CHAMBERSBURG – Tuesday is the day – Election Day – and it’s more important than ever that we get people to the polls to make the change they want to see.

No, it’s not the presidential election. Yes, it’s an off year election, but these are IMPORTANT races that will affect us all directly.

So, please, either go to the polls and vote or take advantage of the mail-in ballots.

State Senator Judy Ward, attorney Clint Barkdoll, Pat Ryan and Michele Jansen discussed the importance of Tuesday’s election Wednesday morning during First News.

Barkdoll said, “All of these races seem to be ramping up over the last week. All these write-in candidates seem to be getting more organized. They seem to be doing more campaigning. What I would remind all listeners, even if you don’t have children or grandchildren in a school district, these races are critically important. Not only are they setting a budget and your taxes on your property, but remember when people are looking around the relocate, when businesses are looking where to land and start development, they often are looking at the quality of the school district. Not only the tax rates, but they’re looking at the boards, they’re looking at the education system in general. So it really does affect everyone, whether you have children or not and that’s why it’s important if you’re voting, you need to be plugged in and tuned in to all of these races and what the candidate’s positions are.”

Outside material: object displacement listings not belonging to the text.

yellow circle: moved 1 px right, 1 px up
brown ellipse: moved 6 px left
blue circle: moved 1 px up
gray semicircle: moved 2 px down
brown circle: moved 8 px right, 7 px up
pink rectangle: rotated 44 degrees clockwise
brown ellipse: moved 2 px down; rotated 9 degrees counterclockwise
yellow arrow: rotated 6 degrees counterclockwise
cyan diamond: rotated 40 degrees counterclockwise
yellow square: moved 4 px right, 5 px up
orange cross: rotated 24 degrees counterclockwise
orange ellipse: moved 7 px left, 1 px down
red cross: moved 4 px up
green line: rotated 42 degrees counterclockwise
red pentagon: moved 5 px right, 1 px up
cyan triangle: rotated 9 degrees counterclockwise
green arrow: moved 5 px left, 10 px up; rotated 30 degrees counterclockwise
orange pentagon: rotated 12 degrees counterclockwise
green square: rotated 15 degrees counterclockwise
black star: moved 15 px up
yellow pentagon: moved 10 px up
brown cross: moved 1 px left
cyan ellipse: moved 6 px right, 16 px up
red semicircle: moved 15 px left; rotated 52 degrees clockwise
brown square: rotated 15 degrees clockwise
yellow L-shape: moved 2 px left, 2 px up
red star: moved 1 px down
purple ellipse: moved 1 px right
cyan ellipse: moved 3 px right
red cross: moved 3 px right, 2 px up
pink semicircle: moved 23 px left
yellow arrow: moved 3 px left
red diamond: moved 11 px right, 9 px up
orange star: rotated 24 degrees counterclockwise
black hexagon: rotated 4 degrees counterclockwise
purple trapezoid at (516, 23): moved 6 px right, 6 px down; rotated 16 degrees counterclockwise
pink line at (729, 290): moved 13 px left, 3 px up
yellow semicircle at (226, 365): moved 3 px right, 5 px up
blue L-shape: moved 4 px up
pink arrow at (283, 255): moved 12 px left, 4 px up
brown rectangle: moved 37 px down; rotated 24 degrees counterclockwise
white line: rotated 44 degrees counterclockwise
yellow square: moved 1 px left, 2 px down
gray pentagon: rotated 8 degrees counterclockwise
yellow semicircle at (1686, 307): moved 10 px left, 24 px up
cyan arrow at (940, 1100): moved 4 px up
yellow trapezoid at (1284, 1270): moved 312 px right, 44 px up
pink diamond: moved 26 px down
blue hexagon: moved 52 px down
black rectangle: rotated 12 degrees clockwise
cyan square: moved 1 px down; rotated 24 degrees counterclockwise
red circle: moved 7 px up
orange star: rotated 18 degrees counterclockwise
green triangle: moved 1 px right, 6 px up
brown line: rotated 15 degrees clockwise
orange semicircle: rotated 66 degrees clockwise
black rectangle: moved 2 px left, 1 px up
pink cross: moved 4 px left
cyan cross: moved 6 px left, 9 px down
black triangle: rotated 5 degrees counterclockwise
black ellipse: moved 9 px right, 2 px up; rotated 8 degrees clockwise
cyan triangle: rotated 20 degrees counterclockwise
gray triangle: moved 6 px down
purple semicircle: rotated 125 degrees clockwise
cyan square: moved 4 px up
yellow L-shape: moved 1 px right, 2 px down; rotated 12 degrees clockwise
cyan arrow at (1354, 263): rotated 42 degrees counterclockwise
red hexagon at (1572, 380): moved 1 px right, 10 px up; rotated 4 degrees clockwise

Ryan said, “Candidate’s positions. That is if you can understand the candidate. If we’re not hiding behind calls and whispers and what’s happening in Chambersburg. There is a write-in race in Chambersburg. Joan Smith, former school board member. Joan wants back in. She is a business woman. A parent. And from day one, Joan Smith did not hide in the shadows as a write-in candidate. She is now facing someone that has been secretly calling people. And why the secrecy? You’ve got to ask yourself why the secrecy? Why are we running a stealth campaign? We have learned that she is part of the Franklin County Coalition for Progress. She’s the president. This is Noelle Purdy as the president of the Franklin County Coalition for Progress. You just need to look at the website fccforprogress.org to get a real flavor of the big difference between what’s on Noelle’s mind and what’s on Joan’s mind. There couldn’t be a bigger difference. There couldn’t be a bigger, more important fight for your kids and for your grand kids than this one in Chambersburg. When there’s dreams of inclusion and Critical Race Theory and equity conversations and Black Lives Matter and healing and environment and you’re hearing more about that stuff than you’re hearing about math, English and science. The difference between the two is huge.”

Jansen pointed out, “Franklin County Coalition for Progress is obviously on the extreme end of the liberal spectrum. They believe in the complete social justice and they’re the ones that actually crafted the letter that got the nondiscrimination ordinance going here in the borough of Chambersburg. The very letter that Allen Coffman was falsely accused of doing something wrong about. They are extremists and that’s fine. You can have that point of view. You’re allowed to make your point and have your arguments, but don’t come at it stealthily and pretend like you don’t have that point of view or that you aren’t wanting to have that point of view be a part of what you’re trying to run for. It just bothers me that they tend to hide behind trying to be obscure. Just be honest.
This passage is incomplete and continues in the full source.